PROBLEM REQUIREMENTS: List every line in this data where the string "applicable" occurs.

DATA TO EXAMINE:
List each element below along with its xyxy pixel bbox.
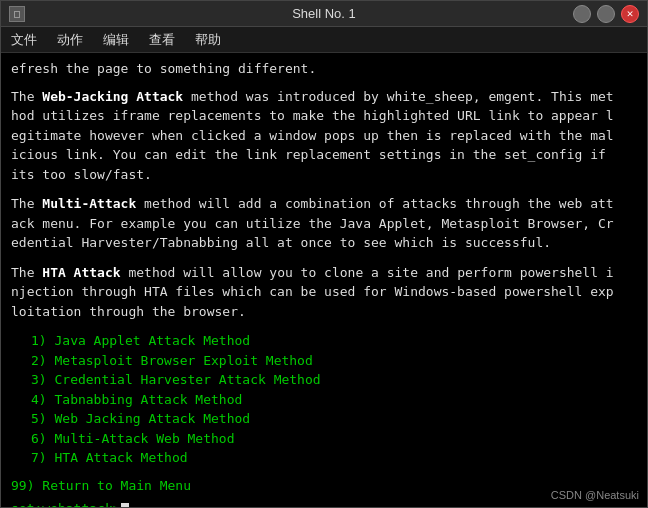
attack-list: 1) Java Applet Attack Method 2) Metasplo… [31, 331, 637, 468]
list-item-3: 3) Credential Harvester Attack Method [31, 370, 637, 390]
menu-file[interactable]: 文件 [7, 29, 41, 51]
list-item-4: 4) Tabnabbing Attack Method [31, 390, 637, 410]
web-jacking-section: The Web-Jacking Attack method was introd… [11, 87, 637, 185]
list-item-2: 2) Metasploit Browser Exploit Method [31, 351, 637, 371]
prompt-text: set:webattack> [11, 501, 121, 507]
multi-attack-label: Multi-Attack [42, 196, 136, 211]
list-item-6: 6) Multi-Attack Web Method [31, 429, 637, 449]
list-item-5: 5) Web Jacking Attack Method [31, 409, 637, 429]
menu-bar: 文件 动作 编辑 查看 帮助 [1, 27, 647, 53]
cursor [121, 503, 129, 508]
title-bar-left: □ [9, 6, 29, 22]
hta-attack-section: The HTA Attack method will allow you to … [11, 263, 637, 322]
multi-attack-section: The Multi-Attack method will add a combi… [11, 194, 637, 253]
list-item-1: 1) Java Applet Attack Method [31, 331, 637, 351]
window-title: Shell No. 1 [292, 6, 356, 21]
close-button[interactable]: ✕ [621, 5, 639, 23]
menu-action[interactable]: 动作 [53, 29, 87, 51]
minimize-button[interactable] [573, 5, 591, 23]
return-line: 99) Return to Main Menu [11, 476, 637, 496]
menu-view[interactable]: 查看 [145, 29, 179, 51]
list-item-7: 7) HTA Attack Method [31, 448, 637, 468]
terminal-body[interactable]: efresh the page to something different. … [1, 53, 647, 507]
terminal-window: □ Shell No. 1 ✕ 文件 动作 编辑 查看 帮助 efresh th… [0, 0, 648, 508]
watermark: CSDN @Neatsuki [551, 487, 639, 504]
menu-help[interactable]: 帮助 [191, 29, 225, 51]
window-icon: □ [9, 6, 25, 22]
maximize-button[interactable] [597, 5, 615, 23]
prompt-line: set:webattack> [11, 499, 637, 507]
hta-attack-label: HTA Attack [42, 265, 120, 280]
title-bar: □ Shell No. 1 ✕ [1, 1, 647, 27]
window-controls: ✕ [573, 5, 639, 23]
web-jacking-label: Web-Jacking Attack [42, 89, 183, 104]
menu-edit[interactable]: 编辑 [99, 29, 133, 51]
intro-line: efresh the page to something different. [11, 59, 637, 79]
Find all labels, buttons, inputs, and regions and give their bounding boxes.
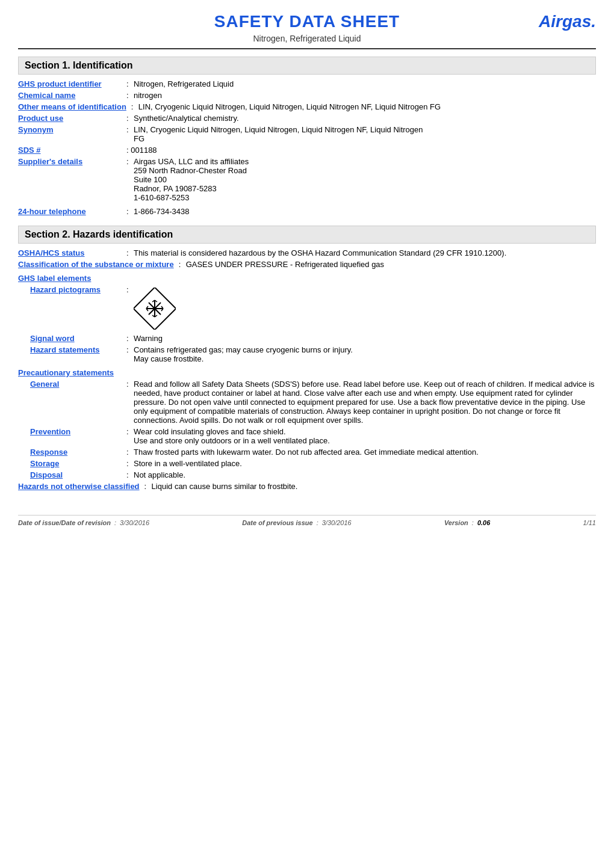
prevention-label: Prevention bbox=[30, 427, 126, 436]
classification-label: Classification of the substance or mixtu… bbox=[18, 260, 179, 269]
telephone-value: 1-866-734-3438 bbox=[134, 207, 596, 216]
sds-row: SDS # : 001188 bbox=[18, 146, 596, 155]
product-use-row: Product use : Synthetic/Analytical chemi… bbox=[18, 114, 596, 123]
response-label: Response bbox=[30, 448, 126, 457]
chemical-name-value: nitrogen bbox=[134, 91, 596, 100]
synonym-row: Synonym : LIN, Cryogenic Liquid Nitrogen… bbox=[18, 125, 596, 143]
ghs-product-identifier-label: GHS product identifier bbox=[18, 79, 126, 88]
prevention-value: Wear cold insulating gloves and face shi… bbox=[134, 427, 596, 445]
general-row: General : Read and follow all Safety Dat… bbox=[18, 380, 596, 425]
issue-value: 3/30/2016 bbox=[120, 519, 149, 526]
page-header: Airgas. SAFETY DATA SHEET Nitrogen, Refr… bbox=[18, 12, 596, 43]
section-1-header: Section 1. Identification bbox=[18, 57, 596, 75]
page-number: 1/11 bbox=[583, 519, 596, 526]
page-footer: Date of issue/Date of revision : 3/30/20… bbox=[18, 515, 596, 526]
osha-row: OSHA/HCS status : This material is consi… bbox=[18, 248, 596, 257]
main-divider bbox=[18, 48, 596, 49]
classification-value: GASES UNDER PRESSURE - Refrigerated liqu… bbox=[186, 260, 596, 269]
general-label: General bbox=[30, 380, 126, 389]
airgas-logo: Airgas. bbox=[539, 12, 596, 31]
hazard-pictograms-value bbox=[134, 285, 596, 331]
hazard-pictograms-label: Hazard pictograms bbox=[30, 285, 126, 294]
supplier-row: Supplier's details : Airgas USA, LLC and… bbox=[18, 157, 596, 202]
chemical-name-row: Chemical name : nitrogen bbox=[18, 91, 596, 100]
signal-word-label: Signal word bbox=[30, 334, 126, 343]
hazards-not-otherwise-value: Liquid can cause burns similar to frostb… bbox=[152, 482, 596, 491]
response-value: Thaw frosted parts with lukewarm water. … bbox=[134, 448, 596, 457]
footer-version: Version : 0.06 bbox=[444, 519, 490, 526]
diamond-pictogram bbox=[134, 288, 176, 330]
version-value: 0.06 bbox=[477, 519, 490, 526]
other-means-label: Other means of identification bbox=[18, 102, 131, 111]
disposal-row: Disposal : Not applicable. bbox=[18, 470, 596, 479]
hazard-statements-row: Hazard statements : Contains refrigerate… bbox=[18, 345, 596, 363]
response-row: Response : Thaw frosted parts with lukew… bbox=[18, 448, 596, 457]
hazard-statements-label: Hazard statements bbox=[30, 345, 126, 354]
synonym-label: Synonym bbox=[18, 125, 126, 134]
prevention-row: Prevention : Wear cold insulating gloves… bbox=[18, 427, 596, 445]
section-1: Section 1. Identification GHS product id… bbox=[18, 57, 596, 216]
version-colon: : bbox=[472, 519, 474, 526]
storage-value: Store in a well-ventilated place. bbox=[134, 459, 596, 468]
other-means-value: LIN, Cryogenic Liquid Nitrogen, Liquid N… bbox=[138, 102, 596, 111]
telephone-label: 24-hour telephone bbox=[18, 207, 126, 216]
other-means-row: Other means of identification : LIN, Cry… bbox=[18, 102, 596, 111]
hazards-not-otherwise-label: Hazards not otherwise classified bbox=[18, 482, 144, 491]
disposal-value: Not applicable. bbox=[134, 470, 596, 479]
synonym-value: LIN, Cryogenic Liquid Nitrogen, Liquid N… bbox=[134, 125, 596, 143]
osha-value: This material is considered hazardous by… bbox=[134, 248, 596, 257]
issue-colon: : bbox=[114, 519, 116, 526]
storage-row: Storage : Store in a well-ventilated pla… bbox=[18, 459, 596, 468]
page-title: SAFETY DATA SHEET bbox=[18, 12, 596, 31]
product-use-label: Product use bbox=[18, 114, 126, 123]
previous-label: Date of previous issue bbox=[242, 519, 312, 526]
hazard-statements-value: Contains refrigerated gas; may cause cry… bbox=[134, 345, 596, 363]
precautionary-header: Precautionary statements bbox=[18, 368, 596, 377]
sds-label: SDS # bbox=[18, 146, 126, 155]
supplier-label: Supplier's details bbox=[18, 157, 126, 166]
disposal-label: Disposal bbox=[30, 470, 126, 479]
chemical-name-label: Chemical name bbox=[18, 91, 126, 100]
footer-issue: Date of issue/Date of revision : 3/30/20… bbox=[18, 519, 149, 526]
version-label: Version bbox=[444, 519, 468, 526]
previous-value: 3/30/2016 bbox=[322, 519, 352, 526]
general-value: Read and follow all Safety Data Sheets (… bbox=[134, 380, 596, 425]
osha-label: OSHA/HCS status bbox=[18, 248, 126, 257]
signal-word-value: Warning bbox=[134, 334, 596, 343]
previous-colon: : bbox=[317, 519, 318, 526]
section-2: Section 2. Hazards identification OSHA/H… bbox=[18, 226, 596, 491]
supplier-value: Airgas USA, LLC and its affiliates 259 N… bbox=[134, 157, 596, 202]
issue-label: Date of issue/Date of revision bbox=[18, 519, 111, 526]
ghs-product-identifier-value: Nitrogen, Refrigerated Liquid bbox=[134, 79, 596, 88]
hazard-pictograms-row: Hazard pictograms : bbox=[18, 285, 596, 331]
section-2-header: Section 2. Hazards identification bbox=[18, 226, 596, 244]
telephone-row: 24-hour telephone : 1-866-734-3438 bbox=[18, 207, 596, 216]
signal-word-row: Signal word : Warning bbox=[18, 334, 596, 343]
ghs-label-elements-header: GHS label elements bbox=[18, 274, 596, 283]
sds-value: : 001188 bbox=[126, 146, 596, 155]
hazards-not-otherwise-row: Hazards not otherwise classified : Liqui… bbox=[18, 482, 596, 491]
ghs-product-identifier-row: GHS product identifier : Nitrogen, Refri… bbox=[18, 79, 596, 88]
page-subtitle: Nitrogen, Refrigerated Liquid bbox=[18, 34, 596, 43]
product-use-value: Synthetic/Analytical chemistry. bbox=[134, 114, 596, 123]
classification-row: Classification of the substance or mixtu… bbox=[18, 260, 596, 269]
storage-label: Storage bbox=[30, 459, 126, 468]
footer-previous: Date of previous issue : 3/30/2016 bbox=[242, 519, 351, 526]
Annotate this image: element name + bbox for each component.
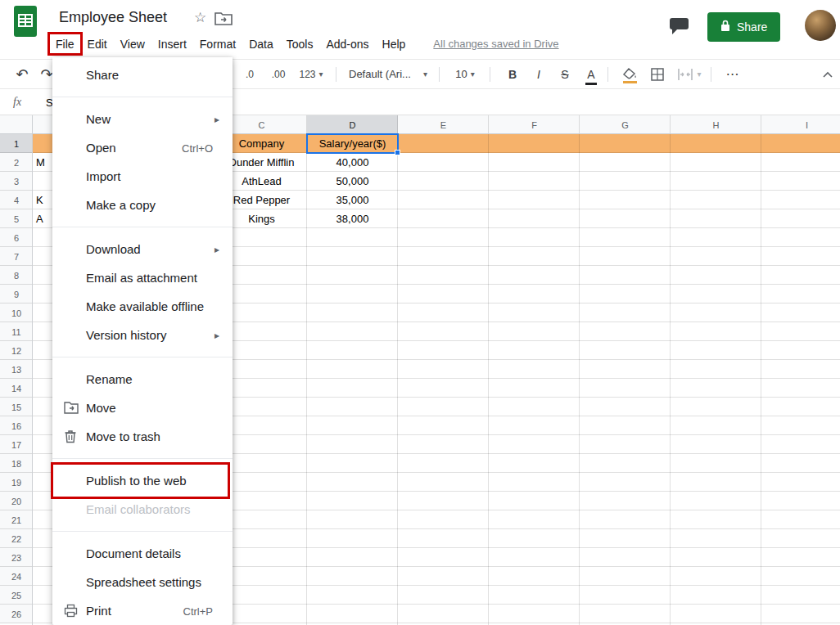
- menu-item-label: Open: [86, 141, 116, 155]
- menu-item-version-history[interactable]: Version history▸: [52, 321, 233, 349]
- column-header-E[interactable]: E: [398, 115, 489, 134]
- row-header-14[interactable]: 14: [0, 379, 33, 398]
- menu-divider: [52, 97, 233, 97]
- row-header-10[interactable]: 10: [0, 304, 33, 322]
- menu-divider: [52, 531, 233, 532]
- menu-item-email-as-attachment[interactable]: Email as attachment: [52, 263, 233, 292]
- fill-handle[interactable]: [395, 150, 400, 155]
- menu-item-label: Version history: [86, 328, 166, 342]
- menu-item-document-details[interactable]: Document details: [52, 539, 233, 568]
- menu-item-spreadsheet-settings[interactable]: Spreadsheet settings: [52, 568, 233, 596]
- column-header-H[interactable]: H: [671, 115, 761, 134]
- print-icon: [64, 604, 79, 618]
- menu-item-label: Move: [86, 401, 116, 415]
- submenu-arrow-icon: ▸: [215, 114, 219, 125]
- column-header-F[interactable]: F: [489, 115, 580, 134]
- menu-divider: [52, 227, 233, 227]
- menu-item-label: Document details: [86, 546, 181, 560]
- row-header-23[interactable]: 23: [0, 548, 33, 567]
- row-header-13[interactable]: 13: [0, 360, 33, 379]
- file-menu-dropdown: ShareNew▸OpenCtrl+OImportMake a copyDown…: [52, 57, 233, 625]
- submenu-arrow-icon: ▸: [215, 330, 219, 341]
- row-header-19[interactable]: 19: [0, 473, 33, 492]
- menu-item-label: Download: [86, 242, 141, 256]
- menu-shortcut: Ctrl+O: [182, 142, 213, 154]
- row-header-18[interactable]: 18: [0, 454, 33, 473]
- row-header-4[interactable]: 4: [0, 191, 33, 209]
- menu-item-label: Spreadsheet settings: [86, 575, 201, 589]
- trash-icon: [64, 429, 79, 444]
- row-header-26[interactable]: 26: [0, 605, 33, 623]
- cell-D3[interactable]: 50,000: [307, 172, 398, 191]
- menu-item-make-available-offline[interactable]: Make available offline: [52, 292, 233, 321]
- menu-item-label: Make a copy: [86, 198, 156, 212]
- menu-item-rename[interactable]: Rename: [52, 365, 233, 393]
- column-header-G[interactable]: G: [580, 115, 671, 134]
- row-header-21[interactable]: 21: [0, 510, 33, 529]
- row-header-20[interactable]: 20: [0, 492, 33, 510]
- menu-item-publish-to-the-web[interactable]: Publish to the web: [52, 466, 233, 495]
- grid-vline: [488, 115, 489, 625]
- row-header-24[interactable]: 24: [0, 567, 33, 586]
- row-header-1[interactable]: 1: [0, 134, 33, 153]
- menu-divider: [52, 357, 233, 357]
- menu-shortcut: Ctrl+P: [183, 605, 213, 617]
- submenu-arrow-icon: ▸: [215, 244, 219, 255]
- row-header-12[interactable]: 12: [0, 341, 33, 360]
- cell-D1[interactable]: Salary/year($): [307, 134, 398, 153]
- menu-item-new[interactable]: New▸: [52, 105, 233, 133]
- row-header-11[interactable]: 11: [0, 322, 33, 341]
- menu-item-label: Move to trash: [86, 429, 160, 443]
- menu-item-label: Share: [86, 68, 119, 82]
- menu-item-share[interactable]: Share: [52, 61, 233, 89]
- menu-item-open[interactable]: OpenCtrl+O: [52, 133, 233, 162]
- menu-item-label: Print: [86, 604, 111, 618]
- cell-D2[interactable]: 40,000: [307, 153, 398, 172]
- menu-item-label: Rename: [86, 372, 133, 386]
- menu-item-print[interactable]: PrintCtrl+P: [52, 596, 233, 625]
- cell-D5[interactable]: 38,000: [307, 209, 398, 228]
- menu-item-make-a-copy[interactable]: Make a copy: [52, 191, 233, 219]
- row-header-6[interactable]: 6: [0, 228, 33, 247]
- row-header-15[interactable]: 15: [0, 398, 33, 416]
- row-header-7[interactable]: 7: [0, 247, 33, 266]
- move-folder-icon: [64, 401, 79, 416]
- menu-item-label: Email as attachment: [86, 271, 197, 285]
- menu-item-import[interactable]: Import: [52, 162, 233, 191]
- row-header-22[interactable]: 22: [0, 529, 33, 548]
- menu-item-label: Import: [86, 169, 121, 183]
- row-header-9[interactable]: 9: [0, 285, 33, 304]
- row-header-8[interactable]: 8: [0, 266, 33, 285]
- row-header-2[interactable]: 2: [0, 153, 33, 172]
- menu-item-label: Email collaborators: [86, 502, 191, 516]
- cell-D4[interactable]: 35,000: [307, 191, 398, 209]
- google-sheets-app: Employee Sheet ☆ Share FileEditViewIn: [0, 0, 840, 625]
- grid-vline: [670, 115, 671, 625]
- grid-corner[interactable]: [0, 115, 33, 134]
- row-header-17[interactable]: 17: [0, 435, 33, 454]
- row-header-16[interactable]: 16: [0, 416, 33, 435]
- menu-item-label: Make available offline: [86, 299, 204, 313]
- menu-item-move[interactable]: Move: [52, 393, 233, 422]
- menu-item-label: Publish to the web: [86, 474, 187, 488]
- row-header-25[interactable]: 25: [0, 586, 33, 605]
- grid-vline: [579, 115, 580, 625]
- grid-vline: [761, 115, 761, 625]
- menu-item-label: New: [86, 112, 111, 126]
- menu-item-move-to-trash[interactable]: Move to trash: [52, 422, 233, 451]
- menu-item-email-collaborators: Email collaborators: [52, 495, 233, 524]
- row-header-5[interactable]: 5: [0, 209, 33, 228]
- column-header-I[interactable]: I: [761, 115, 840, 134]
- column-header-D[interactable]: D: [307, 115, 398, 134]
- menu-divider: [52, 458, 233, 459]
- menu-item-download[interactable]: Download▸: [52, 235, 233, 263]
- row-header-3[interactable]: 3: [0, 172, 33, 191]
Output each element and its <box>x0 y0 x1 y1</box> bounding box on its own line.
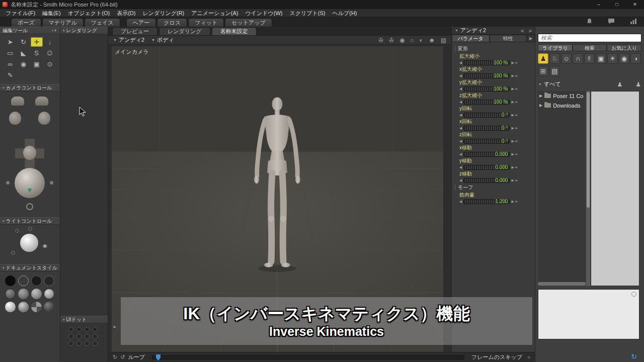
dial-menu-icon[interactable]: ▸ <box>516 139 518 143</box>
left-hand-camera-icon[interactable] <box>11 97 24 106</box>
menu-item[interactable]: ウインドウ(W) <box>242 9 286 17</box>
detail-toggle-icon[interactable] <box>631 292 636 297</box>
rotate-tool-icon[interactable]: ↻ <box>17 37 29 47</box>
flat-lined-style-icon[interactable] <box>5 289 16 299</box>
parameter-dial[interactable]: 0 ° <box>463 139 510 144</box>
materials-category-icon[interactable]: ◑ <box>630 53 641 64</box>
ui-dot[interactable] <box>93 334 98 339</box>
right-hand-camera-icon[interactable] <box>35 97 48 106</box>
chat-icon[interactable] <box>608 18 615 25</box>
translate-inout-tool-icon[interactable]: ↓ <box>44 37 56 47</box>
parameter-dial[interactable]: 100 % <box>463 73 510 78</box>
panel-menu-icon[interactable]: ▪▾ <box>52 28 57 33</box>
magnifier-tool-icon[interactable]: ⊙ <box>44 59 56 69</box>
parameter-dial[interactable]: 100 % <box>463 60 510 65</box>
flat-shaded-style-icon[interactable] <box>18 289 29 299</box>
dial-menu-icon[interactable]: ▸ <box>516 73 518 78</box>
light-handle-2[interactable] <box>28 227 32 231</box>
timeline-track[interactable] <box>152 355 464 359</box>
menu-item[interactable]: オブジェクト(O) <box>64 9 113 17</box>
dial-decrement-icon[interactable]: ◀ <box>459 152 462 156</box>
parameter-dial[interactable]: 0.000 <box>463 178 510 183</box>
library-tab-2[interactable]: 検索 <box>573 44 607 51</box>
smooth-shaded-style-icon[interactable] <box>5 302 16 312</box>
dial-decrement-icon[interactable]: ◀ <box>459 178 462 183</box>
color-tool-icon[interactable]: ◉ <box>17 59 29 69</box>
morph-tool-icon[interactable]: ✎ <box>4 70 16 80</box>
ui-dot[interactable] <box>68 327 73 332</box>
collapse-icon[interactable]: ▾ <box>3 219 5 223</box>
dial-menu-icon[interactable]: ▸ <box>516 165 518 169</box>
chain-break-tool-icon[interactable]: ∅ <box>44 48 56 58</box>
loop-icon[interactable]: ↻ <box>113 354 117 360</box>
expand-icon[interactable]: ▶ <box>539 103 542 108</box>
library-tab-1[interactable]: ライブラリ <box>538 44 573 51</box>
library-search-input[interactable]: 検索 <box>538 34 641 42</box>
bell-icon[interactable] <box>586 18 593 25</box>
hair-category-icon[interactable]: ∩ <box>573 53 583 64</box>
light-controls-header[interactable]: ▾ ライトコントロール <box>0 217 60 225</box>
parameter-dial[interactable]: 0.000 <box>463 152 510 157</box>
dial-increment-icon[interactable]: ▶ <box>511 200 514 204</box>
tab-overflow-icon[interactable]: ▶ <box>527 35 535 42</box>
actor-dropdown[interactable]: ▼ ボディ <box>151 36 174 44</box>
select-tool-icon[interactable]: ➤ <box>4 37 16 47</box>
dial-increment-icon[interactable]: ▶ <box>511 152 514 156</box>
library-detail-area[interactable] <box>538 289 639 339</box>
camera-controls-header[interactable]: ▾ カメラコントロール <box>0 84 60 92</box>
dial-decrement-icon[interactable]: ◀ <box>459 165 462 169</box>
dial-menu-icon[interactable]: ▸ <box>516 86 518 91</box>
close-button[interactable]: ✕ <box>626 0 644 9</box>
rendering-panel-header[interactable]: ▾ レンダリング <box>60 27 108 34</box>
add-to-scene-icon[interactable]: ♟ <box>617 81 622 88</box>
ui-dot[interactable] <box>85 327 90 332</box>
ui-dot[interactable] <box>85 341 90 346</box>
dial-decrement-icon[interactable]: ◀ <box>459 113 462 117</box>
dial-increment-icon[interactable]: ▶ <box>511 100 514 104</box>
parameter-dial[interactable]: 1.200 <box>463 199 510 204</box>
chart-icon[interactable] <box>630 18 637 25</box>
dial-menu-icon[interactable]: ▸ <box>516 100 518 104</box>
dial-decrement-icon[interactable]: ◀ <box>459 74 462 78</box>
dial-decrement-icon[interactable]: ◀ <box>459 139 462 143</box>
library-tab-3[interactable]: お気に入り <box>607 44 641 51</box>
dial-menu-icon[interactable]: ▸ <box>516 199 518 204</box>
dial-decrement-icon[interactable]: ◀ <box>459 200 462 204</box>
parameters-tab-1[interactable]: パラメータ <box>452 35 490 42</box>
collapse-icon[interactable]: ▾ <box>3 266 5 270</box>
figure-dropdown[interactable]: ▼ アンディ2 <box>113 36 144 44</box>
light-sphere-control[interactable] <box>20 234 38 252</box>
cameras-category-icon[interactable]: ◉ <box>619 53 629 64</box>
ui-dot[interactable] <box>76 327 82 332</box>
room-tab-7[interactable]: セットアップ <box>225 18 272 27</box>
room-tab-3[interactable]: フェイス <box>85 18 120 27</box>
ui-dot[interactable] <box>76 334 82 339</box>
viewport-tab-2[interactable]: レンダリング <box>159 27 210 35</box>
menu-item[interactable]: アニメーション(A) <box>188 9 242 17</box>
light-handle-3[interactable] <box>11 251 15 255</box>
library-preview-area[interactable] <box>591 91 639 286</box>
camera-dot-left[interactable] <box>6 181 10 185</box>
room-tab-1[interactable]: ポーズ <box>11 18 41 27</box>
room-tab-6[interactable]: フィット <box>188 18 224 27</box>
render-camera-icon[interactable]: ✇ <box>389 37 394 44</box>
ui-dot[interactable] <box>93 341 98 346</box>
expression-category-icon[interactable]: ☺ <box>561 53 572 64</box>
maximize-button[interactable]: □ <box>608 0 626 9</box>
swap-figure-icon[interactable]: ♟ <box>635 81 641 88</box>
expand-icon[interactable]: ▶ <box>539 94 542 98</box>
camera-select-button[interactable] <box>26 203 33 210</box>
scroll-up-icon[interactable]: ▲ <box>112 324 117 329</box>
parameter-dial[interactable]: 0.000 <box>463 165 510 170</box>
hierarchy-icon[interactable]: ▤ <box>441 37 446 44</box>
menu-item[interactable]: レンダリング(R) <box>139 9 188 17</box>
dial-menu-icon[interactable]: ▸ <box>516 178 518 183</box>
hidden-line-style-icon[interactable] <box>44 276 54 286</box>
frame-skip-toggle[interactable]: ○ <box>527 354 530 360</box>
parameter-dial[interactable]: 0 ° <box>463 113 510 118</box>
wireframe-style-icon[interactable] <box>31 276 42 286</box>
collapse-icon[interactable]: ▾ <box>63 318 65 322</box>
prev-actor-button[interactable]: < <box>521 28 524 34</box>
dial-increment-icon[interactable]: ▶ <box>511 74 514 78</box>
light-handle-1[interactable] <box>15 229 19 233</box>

WRITTEN REPLY:
disposal-row: Disposal : Not applicable. bbox=[18, 470, 596, 479]
disposal-value: Not applicable. bbox=[134, 470, 596, 479]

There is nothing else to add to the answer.